No. "True" tea comes only from Camellia sinensis. Herbal infusions — chamomile, peppermint, rooibos, hibiscus — contain no tea leaf and are properly called tisanes. They're usually caffeine-free unless built from yerba maté or guayusa.

What's the difference between oxidation and fermentation in tea?

Oxidation is an enzymatic reaction inside the leaf when it meets oxygen — like a cut apple browning — and it's what separates green tea from black. True fermentation is microbial (molds, yeasts, bacteria) and applies properly only to pu-erh and other dark teas. Black and oolong tea are oxidized, not fermented, even though they're often loosely called "fermented."

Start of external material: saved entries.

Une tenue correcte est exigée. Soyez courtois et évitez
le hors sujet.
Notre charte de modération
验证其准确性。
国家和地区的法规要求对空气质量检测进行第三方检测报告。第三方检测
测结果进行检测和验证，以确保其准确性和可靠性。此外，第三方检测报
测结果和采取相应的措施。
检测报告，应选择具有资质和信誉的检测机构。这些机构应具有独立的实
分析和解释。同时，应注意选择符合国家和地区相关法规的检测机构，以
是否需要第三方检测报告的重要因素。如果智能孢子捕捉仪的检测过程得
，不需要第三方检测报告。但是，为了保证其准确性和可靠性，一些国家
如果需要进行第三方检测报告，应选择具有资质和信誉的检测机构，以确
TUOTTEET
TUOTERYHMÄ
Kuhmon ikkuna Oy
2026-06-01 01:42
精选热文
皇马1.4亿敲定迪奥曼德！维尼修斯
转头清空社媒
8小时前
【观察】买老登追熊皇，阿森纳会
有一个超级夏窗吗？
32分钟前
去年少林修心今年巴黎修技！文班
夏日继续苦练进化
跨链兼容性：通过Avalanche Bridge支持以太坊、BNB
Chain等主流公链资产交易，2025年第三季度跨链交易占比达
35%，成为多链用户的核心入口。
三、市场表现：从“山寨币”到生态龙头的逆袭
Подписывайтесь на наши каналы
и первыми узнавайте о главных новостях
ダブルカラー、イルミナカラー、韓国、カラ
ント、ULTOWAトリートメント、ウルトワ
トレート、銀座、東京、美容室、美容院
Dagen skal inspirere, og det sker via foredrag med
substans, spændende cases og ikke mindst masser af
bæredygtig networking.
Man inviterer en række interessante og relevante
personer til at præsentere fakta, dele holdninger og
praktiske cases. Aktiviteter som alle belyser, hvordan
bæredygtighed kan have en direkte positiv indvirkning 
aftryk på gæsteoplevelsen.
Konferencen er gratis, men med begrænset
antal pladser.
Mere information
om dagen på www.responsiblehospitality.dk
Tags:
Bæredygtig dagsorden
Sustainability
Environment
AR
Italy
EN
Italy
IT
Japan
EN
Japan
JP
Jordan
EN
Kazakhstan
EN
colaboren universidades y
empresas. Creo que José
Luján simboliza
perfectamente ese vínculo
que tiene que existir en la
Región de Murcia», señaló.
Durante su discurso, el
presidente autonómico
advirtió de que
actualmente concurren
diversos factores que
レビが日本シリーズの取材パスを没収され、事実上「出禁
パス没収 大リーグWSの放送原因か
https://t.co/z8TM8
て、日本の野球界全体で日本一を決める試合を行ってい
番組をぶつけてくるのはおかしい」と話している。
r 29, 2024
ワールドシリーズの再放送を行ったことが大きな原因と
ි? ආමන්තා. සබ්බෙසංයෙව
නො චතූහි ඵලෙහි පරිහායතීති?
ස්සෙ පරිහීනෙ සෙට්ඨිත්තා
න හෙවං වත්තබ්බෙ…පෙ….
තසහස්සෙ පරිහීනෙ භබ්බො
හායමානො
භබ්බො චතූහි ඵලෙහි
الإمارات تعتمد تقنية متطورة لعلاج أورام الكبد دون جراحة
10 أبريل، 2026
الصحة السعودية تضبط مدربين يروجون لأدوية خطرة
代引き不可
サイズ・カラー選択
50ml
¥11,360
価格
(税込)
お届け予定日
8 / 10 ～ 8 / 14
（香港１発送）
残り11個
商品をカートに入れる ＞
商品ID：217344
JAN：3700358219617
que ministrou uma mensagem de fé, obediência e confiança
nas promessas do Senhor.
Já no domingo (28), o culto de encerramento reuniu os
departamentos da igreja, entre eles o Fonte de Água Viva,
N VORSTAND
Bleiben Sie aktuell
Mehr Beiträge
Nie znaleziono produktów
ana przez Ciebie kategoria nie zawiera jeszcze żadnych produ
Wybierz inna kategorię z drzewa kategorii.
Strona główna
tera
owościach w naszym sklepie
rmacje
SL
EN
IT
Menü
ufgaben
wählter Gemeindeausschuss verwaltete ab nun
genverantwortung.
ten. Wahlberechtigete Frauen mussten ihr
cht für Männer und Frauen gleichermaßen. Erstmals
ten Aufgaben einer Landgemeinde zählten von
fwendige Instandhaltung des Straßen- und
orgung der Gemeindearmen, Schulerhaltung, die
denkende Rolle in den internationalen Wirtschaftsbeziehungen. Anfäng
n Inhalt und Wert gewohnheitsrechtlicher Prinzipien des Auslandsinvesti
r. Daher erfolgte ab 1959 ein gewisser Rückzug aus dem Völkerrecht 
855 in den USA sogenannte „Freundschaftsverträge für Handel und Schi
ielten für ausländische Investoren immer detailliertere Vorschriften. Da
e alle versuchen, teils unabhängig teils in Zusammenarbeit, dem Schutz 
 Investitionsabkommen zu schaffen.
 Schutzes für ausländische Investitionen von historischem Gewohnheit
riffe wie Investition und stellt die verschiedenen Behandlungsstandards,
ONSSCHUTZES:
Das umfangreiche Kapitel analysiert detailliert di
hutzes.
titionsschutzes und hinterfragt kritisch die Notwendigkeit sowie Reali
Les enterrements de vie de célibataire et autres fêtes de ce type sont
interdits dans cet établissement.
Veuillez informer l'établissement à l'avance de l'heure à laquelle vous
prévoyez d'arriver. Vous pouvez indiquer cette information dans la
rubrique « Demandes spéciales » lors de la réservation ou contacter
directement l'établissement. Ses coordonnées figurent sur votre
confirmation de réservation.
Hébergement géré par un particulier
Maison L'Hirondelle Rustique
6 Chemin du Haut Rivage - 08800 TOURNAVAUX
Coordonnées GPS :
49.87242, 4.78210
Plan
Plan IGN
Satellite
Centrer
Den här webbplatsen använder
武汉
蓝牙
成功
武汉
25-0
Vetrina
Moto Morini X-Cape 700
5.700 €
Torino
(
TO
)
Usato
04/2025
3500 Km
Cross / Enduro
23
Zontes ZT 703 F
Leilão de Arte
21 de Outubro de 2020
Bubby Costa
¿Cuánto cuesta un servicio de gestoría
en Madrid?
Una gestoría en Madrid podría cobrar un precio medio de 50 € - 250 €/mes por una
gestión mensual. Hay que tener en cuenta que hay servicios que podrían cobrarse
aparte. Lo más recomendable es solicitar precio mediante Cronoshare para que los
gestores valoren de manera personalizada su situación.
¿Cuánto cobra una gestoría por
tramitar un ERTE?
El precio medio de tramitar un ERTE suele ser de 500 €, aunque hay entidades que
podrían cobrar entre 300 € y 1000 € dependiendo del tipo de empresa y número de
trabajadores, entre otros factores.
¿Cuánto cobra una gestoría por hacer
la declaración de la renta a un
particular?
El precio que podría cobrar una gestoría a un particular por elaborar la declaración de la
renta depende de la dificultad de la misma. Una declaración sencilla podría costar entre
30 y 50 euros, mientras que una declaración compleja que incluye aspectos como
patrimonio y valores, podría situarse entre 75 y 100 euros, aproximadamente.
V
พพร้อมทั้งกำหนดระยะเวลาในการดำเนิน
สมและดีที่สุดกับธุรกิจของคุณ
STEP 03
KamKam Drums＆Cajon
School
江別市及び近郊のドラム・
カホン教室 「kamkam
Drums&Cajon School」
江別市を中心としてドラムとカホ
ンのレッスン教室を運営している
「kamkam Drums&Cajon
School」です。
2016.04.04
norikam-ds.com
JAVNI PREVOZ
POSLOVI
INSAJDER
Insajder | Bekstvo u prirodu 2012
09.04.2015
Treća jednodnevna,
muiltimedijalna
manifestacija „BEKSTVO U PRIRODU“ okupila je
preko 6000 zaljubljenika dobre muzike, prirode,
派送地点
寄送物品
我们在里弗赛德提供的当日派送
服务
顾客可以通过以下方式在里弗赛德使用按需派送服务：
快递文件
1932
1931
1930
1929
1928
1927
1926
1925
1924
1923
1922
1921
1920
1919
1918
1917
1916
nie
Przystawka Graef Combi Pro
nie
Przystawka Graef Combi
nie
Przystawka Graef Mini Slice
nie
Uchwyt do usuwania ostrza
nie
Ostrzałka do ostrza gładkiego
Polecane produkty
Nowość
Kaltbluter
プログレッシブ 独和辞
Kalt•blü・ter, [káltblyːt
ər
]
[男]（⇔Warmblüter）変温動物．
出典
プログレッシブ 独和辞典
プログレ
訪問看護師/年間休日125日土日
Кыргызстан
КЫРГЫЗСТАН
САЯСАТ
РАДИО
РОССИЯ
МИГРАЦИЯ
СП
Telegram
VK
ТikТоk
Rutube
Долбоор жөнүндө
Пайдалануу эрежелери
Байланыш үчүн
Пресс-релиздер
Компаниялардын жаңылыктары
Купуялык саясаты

Does a high grade like FTGFOP mean the tea tastes better?

Not necessarily. Orange-pekoe grades like OP, FTGFOP, and SFTGFOP1 describe the leaf — its size, wholeness, and how many golden tips it contains — not a flavor score. A high grade signals careful, whole-leaf, tippy production, but taste still depends on origin, processing, freshness, and how you brew it.

What are the six types of true tea?

Green, white, yellow, oolong, black, and dark (hei cha). They differ mainly by how the leaf is processed — especially how much it's oxidized — not by coming from different plants. Matcha, sencha, gyokuro, and pu-erh are specific styles within those families.

Why is pu-erh called fermented when other teas aren't?

Because pu-erh genuinely undergoes microbial fermentation — molds, yeasts, and bacteria transform the leaf over weeks (ripe/shou) or years to decades (raw/sheng). That sets it apart from black and oolong tea, which only oxidize. Pu-erh and other dark teas are the real "fermented" teas.